To be admitted as an Associate, a candidate must have:
- completed a period of qualifying practice of at least three years, documented and signed by appropriate witnesses,
- passed the institute's 16 qualifying examinations (or have a verified exemption), including 3 integrated case study exams under 2019 syllabus.

To become a Fellow, a candidate ACMA must, in addition, have appropriate experience at a senior level.

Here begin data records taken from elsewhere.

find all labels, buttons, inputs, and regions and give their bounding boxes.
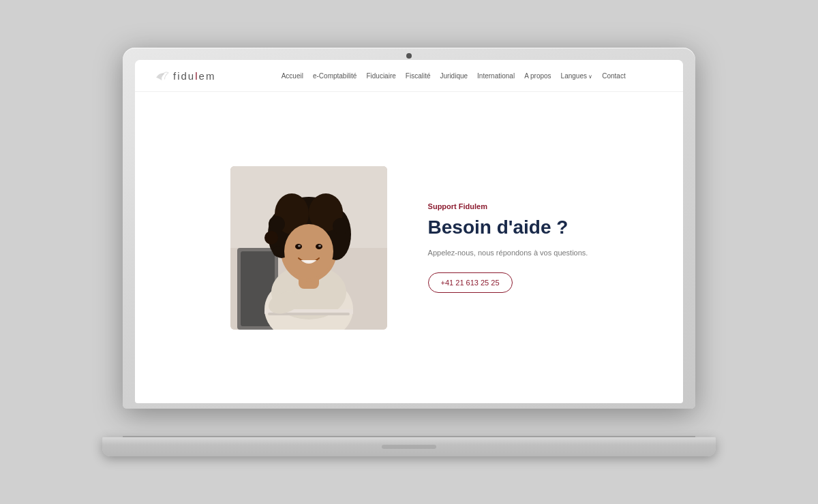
hero-text: Support Fidulem Besoin d'aide ? Appelez-… [428, 202, 588, 293]
website: fidulem Accueil e-Comptabilité Fiduciair… [135, 60, 683, 403]
hero-photo [230, 166, 387, 330]
support-label: Support Fidulem [428, 202, 588, 210]
svg-point-20 [298, 245, 301, 247]
logo-bird-icon [151, 68, 170, 83]
nav-fiscalite[interactable]: Fiscalité [406, 72, 431, 80]
nav-accueil[interactable]: Accueil [282, 72, 303, 80]
nav-juridique[interactable]: Juridique [440, 72, 468, 80]
laptop-screen: fidulem Accueil e-Comptabilité Fiduciair… [135, 60, 683, 403]
laptop-lid: fidulem Accueil e-Comptabilité Fiduciair… [123, 48, 695, 409]
nav-links: Accueil e-Comptabilité Fiduciaire Fiscal… [240, 72, 667, 80]
nav-apropos[interactable]: A propos [524, 72, 551, 80]
laptop-base [102, 437, 716, 456]
laptop-container: fidulem Accueil e-Comptabilité Fiduciair… [102, 48, 716, 456]
logo: fidulem [151, 68, 215, 83]
svg-point-16 [273, 246, 284, 257]
phone-button[interactable]: +41 21 613 25 25 [428, 272, 513, 293]
nav-fiduciaire[interactable]: Fiduciaire [366, 72, 395, 80]
person-illustration [230, 166, 387, 330]
main-heading: Besoin d'aide ? [428, 216, 588, 239]
hero-section: Support Fidulem Besoin d'aide ? Appelez-… [135, 92, 683, 403]
nav-ecomptabilite[interactable]: e-Comptabilité [313, 72, 357, 80]
camera-icon [406, 53, 412, 59]
svg-point-15 [333, 218, 349, 234]
svg-point-21 [318, 245, 321, 247]
nav-international[interactable]: International [477, 72, 515, 80]
svg-point-14 [264, 231, 278, 245]
svg-point-17 [284, 224, 333, 279]
navigation: fidulem Accueil e-Comptabilité Fiduciair… [135, 60, 683, 92]
logo-text: fidulem [173, 70, 215, 82]
nav-contact[interactable]: Contact [602, 72, 625, 80]
sub-text: Appelez-nous, nous répondons à vos quest… [428, 247, 588, 259]
nav-langues[interactable]: Langues [561, 72, 593, 80]
svg-point-13 [269, 216, 285, 232]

In the past, CIMA has offered forms of association that do not amount to full membership, for example, an "Affiliate" membership class was promoted in the 1970s.

==Strategic alliances==
CIMA members have access to a number of strategic alliances, including:
- An accelerated route to Associateship of the Association of Corporate Treasurers
- A mutual recognition agreement with the Society of Management Accountants of Canada
- A mutual recognition agreement with CPA Australia
- A recognition agreement with CPA Ireland
- A strategic alliance with the Institute of Chartered Accountants of Australia
- On 26 September 2006, CIMA announced a joint qualification program with the New Zealand Institute of Chartered Accountants
- Memorandum of understanding with the Institute of Cost Accountants of India
- Strategic Alliance with the Institute of Cost and Management Accountants of Pakistan (ICMAP)
- A joint venture with the American Institute of Certified Public Accountants to establish and promote a new, internationally recognised designation for management accounting — the Chartered Global Management Accountant (CGMA).
- Recognition from the South African Institute of Chartered Accountants
- An accelerated route to the CGMA designation for members of the Chartered Institute of Public Finance and Accountancy (CIPFA)
- An accelerated route to the CGMA designation for members of the Institute of Chartered Accountants, Ghana (ICAG)
- Memorandum of understanding with CPA Canada: Upon passing day 2 and day 3 of the Common Final Examination, CIMA members are eligible to apply for the CPA designation.